Stone began his career as an inventor by creating a machine to make paper cigarette holders. Stone secured a contract with the W. Duke Sons & Co. and opened a factory in Washington, D.C. to produce cigarette holders for the company's Cameo brand of cigarettes.

Later, Stone developed the modern drinking straw. Prior to Stone's invention, people used natural rye grass straws, which imparted an undesirable grassy flavor in beverages. To combat the problem, Stone made the first drinking straw prototypes by spiraling a strip of paper around a pencil and gluing it at the ends. Next he experimented with paraffin wax-coated manila paper, so that the straw would not get soggy when used. Stone's straws were 8 ½ inches long and had a diameter just wide enough to prevent things like fruit pips from getting lodged in the tube.

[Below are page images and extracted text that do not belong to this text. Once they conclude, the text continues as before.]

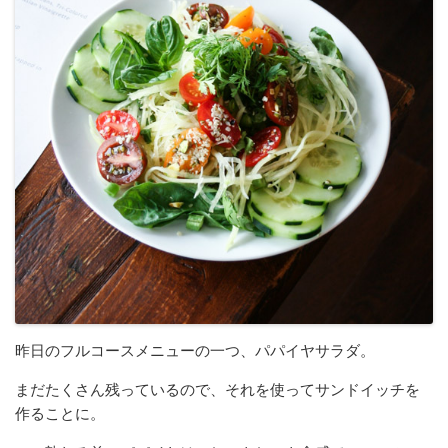
昨日のフルコースメニューの一つ、パパイヤサラダ。
まだたくさん残っているので、それを使ってサンドイッチを
作ることに。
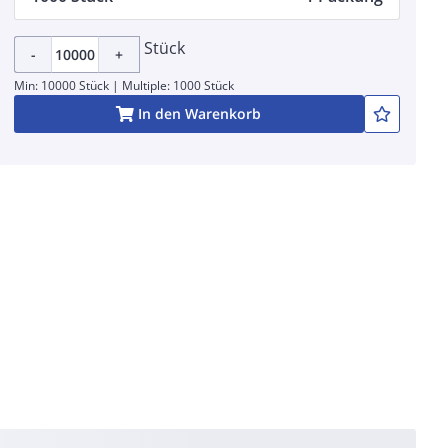
Stück
-
+
Min: 10000 Stück | Multiple: 1000 Stück
In den Warenkorb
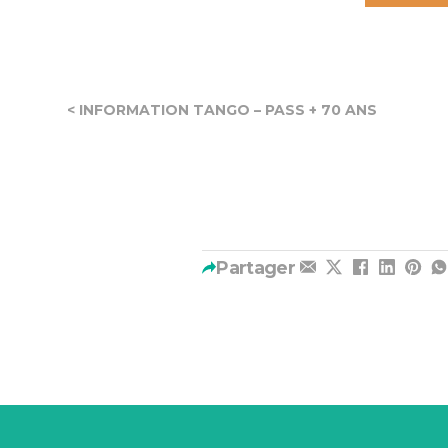
< INFORMATION TANGO – PASS + 70 ANS
Partager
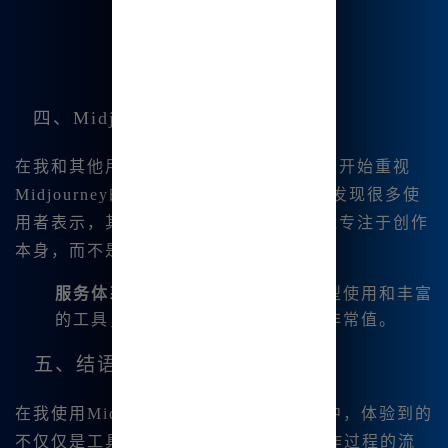
四、Midjourney的市场反馈
在我和其他用户的交流中，越来越多的人开始重视
Midjourney的能力： -
用户满意|度：我发现很多使
用者表示，其稳定性和多功能性让我们能专注于创作
本身，而不是被技术问题所困扰。
服务体系完善
：上面提到的无限模型使用和丰富
的工具，让我觉得每一分钱都花得非常值。
五、结语
在我使用Midjourney中文版的整个过程中，体验到的
不仅仅是工具的简单操作，|而是整个创作过程的流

Stone received the patent of the "artificial straw" on January 3, 1888. It was made out of paper.
By 1890, Stone's factory was producing more drinking straws than cigarette holders.

Stone invented a number of other items during his career, including a kind of fountain pen and an umbrella.

== Personal life ==
Stone was married to Jane "Jennie" Platt.

== Later life and death==
Stone used the newfound wealth from his straw business for a variety of philanthropic causes. He furnished lodging for his female employees, including a large library, music room, meeting room, and dancing floor. In addition, he and several others built two blocks of tenement houses for African American residents of Washington, D.C.

Stone died at his home on Columbia Road in Washington, D.C., on May 17, 1899, after a long illness. He was buried in Green Mount Cemetery.